No entanto, ressalva a coordenadora da Comissão de Tecnologias de Informação em Saúde, se for usada de forma correta, a internet "quebra muitas das barreiras que existiam no acesso ao doente, à frequência com que era visto (através da telemedicina) e à forma como o próprio se pode informar, já que é o melhor médico de si mesmo". Uma opinião partilhada por Margarida Dias, que considera que os aspetos positivos associados à internet "são dominantes, embora existam aspetos particulares que podem implicar riscos a vários níveis e para os quais as pessoas devem ser educadas".

Partilha de informação

É também na web que muitos doentes validam a necessidade de ir ao médico. "No caso da depressão, por exemplo, leem testemunhos, informação sobre sintomas e procuram o médico porque acham que algo de anormal se passa", adianta Sofia Couto da Rocha.
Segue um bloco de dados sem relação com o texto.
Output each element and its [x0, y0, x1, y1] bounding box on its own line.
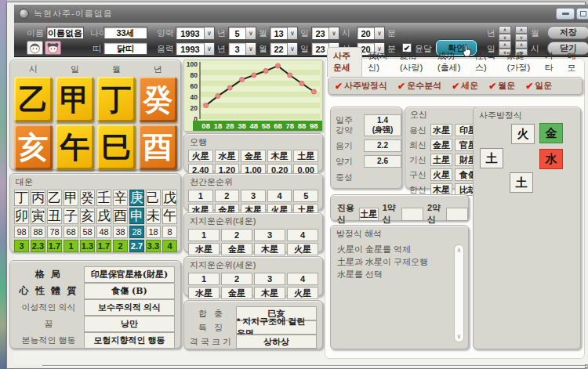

A médica recorda, ainda, o caso de uma mulher, de 35 anos, que sofre de doença de McArdle, caracterizada por alterações musculares graves, e que usa o Google e as redes sociais para se informar e, com a colaboração de médicos, partilhar informação credível sobre a patologia. "É quase uma publicitadora/educadora da doença", aplaude.

Entre as suas propostas para melhorar a saúde em Portugal, o Parlamento da Saúde propõe a criação de um selo certificado por entidades competentes para sites com informação credível e que conte com o envolvimento de doentes e associações de doentes para que a linguagem seja acessível. Composto por 60 pessoas, entre os 21 e os 40 anos, com percursos curriculares variados, o grupo tem como objetivo refletir sobre o futuro da saúde em Portugal e produzir recomendações.